→ BRIEF
Looking at the entries below, state how many lines contain the word "Gratuit". Give the number alone.

PROVIDED MATERIAL below:

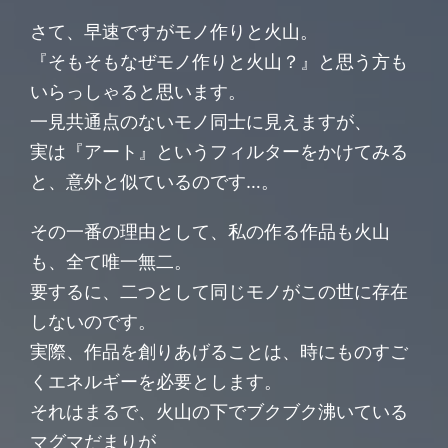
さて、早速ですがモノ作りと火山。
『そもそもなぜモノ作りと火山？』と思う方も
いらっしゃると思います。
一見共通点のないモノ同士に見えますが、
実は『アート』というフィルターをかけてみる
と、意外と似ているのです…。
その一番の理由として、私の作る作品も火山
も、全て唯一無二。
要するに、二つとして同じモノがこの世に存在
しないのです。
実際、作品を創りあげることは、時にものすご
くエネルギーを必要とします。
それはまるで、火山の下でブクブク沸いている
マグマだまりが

End of PROVIDED MATERIAL.
PROVIDED MATERIAL below:

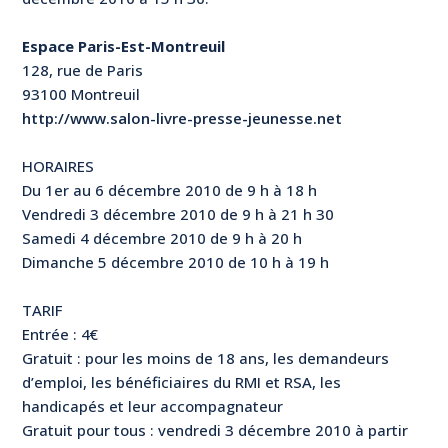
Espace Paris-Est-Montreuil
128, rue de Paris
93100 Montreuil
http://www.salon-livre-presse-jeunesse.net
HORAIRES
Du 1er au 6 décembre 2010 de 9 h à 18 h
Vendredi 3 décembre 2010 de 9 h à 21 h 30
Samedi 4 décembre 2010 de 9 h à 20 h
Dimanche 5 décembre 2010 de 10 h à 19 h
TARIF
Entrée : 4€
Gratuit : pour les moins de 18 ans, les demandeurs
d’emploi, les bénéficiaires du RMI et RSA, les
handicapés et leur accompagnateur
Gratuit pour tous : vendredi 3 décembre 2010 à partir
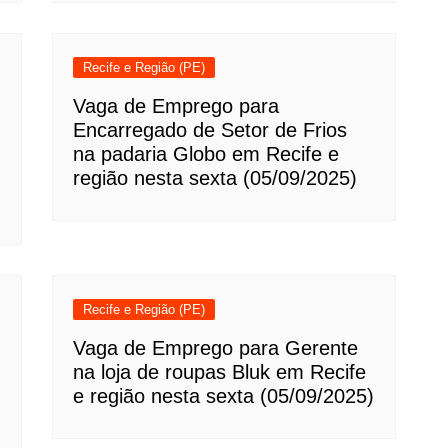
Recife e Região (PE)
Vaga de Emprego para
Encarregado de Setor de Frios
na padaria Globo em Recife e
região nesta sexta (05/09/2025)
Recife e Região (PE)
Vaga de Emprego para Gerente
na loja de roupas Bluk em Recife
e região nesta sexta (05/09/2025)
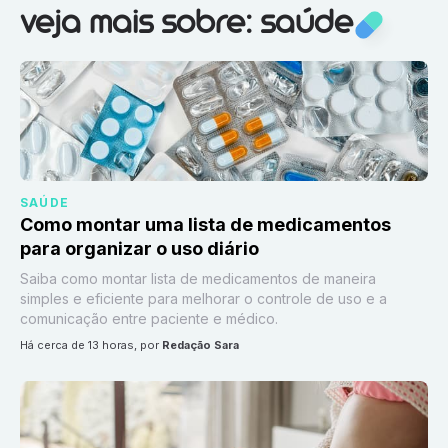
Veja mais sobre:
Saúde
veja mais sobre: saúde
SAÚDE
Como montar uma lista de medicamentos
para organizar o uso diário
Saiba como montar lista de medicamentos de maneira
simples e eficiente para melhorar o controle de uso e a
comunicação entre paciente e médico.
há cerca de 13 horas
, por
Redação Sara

End of PROVIDED MATERIAL.

→ EXERCISE RESPONSE
2